The traditional American understanding of a prison sentence goes like this: Someone who has committed a crime is incarcerated to repay their debt to society. During their time locked up, however, they should also be rehabilitated in some way, so when they re-enter society, they’re prepared to contribute. A prison sentence — in this mainstream analysis — serves two purposes: punishment and rehabilitation.

One of the main ways prisoners might rehabilitate themselves, of course, is through education. But Maryland’s prisons severely restrict inmates’ access to books. Arguing that drugs are being smuggled into prisons through books, Maryland officials instituted a policy in April that limits purchases to only two vendors, creating what the ACLU calls a “virtual book ban.”

The reasons to despise this policy are obvious enough. Inmates are already far less educated than the general population; preventing them from reading and learning will only make their re-entry more bumpy.

Nearly every mainstream politician will nod at the goal of preventing released inmates from getting locked up again. Well, according to RAND data, giving prisoners access to education is extraordinarily effective at reducing repeat offenders. On a very basic level, the American prison experience is already so degrading and violent; banning forms of escape like literature is a profound moral failure.

Stories abound of reading transforming prisoners, perhaps the most famous case being Malcolm X. Once a petty criminal, Malcolm X made use of the prison’s library, copying down each page of the dictionary and developing his political consciousness through reading. Of his access to books, Malcolm X wrote, “I never had been so truly free in my life.” It’s quite plausible that absent Malcolm X’s access to books in prison, America would have lost one of its fiercest critics of white supremacy.

Speaking of white supremacy, more than two-thirds of Maryland’s 2014 prison population was black — in a state where the population is less than 30 percent black. Like in the rest of the United States, racial inequality pervades Maryland’s criminal justice system.

That inequality, combined with efforts to prevent prisoners from reading, conveys an important truth: The punishment and rehabilitation model of criminal justice is a fiction. Our prison system isn’t about restoring justice and it isn’t about healing broken people.

Rather, the key insight of works like Michelle Alexander’s “The New Jim Crow” is that the driving purpose of American prisons is to enforce racial and class-based hierarchies. As Alexander puts it, “Mass incarceration is a massive system of racial and social control.” This system isn’t about individual punishment as we usually conceive of it. It’s about maintaining and widening the gap between rich and poor, and between whites and racial minorities.

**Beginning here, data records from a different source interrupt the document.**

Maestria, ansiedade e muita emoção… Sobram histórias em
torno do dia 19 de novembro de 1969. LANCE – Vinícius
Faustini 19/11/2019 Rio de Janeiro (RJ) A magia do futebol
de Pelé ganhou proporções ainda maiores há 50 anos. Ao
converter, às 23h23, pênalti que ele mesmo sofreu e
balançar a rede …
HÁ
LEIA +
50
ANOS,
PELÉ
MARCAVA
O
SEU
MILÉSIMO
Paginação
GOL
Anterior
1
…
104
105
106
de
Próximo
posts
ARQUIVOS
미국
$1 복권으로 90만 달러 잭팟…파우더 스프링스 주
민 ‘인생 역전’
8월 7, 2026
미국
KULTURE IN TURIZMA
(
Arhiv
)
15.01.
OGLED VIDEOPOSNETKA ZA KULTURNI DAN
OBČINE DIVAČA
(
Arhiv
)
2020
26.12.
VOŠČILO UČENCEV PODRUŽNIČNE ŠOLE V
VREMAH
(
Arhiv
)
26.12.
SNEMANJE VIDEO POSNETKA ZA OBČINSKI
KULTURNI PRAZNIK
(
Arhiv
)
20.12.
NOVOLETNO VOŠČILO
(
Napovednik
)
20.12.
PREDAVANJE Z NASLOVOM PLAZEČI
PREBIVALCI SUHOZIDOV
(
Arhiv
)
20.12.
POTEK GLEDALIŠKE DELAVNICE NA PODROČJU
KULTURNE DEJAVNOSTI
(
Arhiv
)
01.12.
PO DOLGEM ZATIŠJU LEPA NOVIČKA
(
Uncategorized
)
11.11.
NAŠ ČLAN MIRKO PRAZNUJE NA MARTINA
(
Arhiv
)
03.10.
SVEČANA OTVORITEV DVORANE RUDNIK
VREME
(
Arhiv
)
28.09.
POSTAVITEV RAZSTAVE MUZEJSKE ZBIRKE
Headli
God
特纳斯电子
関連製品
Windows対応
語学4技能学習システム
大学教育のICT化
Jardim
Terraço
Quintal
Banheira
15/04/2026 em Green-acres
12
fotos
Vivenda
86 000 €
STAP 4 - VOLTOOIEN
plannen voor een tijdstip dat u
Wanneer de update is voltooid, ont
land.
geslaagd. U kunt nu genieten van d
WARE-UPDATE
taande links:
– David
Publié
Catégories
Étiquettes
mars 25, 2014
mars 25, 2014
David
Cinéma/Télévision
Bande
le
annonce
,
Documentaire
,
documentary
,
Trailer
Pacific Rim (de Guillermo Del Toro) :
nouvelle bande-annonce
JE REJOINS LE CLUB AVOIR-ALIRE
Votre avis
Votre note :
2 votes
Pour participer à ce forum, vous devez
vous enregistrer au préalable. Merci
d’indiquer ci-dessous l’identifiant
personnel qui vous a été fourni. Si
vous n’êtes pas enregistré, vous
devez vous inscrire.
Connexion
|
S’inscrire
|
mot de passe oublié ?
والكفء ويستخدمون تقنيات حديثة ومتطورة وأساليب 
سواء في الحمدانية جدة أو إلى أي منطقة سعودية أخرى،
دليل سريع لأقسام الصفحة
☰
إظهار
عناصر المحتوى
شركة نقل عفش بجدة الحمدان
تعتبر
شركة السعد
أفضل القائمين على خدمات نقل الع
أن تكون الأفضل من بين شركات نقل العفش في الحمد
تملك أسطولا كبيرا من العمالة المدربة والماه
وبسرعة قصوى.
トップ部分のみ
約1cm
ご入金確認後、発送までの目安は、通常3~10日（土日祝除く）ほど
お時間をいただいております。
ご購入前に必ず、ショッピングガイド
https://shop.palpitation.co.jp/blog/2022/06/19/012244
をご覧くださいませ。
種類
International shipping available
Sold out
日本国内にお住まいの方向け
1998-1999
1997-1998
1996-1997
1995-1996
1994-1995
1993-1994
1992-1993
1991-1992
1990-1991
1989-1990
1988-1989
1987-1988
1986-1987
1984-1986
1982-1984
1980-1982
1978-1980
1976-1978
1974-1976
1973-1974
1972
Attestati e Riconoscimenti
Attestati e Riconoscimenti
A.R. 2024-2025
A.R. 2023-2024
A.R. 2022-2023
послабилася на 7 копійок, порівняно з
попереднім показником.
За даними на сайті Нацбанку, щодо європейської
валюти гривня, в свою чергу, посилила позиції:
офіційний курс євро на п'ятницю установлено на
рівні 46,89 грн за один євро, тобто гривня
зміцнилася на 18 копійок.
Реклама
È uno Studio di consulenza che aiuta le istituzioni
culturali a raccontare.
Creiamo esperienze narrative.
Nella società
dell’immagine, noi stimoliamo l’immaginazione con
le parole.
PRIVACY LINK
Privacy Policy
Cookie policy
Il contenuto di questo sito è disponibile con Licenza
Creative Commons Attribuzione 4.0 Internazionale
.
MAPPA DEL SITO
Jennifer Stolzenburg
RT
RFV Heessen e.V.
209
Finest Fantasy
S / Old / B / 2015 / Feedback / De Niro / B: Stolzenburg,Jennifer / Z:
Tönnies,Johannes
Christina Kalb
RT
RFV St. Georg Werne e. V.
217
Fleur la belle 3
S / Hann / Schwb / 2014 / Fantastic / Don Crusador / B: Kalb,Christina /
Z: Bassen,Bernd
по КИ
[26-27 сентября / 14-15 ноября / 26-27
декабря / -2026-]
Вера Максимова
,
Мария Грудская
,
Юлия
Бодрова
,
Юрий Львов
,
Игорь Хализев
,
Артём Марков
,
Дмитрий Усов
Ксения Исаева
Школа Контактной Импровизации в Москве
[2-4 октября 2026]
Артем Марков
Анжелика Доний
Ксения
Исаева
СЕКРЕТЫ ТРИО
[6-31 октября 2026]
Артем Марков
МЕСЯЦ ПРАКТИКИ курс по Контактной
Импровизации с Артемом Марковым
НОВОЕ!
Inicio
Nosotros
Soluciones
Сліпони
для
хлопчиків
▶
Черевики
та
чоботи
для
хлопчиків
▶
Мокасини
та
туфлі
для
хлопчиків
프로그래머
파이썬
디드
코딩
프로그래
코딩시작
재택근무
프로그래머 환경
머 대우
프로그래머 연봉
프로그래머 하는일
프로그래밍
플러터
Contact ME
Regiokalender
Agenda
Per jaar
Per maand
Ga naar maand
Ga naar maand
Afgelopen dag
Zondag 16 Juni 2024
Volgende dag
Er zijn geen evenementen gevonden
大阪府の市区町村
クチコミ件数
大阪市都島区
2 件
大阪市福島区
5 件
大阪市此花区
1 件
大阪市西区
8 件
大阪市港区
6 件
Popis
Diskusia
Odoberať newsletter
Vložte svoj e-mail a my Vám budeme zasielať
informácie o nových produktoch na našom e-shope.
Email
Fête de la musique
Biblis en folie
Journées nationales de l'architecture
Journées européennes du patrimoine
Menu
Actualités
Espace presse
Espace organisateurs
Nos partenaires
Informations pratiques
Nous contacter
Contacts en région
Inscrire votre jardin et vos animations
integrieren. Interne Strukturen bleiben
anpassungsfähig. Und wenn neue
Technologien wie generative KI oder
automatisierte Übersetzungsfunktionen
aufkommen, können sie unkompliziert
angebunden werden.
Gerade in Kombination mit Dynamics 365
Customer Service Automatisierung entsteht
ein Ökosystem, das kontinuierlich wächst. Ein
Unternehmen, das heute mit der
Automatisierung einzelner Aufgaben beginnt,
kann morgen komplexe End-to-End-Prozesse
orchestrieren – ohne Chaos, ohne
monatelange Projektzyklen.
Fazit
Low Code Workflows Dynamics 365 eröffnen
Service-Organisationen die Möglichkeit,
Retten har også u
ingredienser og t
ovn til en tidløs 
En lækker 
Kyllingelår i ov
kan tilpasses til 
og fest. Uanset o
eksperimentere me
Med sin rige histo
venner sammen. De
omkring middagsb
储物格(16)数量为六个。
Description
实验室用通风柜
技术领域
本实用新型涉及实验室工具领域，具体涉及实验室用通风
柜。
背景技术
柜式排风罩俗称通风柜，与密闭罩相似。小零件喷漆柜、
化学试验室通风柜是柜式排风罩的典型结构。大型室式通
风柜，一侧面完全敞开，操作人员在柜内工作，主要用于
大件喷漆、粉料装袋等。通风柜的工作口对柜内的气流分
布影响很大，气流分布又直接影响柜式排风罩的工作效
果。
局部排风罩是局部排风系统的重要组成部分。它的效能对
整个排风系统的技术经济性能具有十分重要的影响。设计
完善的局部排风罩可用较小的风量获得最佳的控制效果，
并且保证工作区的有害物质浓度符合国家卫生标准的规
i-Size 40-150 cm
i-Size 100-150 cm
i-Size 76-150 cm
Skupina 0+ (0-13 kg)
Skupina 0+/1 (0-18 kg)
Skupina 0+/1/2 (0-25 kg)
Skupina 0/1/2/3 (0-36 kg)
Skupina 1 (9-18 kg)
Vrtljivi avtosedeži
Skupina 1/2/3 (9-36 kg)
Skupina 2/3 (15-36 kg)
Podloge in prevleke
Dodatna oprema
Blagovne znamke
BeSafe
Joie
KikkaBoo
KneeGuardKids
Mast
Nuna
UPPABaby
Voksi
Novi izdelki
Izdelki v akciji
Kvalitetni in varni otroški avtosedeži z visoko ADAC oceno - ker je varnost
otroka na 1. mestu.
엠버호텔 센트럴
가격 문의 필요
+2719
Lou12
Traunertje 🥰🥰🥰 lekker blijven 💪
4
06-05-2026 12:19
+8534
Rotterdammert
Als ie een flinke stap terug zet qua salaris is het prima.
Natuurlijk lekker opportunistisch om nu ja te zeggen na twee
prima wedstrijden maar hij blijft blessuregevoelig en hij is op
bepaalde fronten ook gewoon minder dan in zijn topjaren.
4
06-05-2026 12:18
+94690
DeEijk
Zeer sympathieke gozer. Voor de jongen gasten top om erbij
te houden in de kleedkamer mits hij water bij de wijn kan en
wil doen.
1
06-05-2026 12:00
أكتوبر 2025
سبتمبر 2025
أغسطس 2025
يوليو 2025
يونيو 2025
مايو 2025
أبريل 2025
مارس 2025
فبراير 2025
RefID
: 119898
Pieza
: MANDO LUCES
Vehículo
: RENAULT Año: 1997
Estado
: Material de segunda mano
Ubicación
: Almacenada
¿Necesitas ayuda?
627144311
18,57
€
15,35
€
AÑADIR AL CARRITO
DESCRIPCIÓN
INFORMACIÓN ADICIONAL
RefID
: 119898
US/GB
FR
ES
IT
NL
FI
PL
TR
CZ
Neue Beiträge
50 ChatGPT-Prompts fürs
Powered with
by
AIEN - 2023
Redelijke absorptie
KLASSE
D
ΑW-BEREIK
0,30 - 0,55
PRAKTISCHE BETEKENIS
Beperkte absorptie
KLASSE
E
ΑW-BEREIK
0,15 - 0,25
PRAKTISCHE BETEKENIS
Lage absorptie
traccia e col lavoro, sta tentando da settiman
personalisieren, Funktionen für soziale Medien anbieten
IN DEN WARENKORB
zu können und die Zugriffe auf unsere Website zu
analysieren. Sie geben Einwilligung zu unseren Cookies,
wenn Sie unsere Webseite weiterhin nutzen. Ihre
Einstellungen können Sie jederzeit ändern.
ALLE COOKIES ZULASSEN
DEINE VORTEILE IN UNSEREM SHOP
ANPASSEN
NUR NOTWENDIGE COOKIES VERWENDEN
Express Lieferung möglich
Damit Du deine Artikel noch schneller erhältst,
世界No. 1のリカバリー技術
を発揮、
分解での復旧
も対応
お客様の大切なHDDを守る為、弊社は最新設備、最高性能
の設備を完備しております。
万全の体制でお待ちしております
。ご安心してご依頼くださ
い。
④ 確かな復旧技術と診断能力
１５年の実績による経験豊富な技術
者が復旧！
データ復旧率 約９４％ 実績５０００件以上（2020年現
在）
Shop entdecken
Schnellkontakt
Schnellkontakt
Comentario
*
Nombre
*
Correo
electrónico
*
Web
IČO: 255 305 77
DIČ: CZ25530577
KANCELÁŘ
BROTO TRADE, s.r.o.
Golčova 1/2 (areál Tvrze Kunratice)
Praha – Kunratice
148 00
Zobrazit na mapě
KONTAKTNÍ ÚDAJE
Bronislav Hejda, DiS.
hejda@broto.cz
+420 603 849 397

Maryland’s book restrictions for prisoners obviously make no sense from a rehabilitation perspective. They make some sense from an individual punishment perspective, but the policy is most coherent as a tool of racial and economic control.

As Maryland locks up thousands of low-income racial minorities, it makes it harder for those people to get good jobs, move up the economic ladder and leave better lives for their children. By levying major restrictions on reading in prison, Maryland ensures the formerly incarcerated will be at an educational disadvantage upon coming back into the economy.

The policy is cruel, to be sure. But it also serves a purpose: stifling the economic mobility of marginalized groups and cementing societal hierarchies. It’s not some misguided bug in Maryland’s criminal justice system — it’s a feature.